Two-Barrier Problems in Applied Probability: Algorithms and Analysis

Research output: ThesisDoctoral Thesis (compilation)

Abstract

This thesis consists of five papers (A-E).

In Paper A, we study transient properties of the queue length process

in various queueing settings. We focus on computing the mean and the Laplace

transform of the time required for the queue length starting at $x<n$ to reach level $n$. We use two different techniques. The first one is based on

optional stopping of the Kella-Whitt martingale and the second on more

traditional results on level crossing times of birth-death

processes. Furthermore, we try to find an equivalent to the theory of

the natural scale for diffusion processes to fit into the set-up of

(quasi) birth-death processes.

Paper B investigates reflection of a random walk at

two barriers, 0 and $K$>0. We define the loss rate due to the reflection. The main result is sharp asymptotics for the loss rate as $K$ tends to infinity. As a major example, we consider the case where the increments of the random walk may be written as the difference between two phase-type distributed random variables. In

this example we perform an explicit comparison between asymptotic

and exact results for the loss rate.

Paper C deals with queues and insurance risk processes

where a generic service time, respectively generic claim, has a truncated heavy-tailed distribution. We study the compound Poisson ruin

probability (or, equivalently, the tail of the M/G/1 steady-state waiting time) numerically. Furthermore, we

investigate the asymptotics of the asymptotic

exponential decay rate as the truncation level tends to infinity in a more general truncated Lévy process set-up.

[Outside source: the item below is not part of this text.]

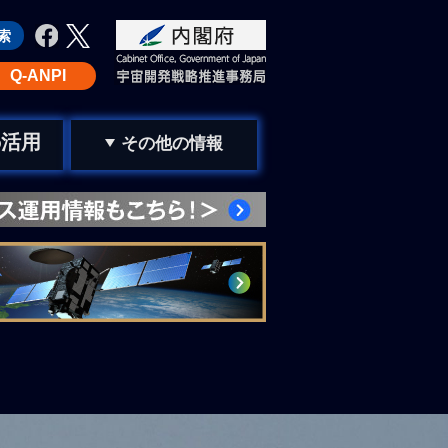
Q-ANPI
活用
の
その他の情報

Paper D is a sequel of Paper B. We consider a Lévy process reflected

at 0 and $K$>0 and define the loss rate. The first step is to identify

the loss rate, which is non-trivial in the Lévy process case. The

technique we use is based on optional stopping of the Kella-Whitt

martingale for the reflected process. Once the

identification is performed, we derive asymptotics for the loss rate in the case of a light-tailed Lévy measure.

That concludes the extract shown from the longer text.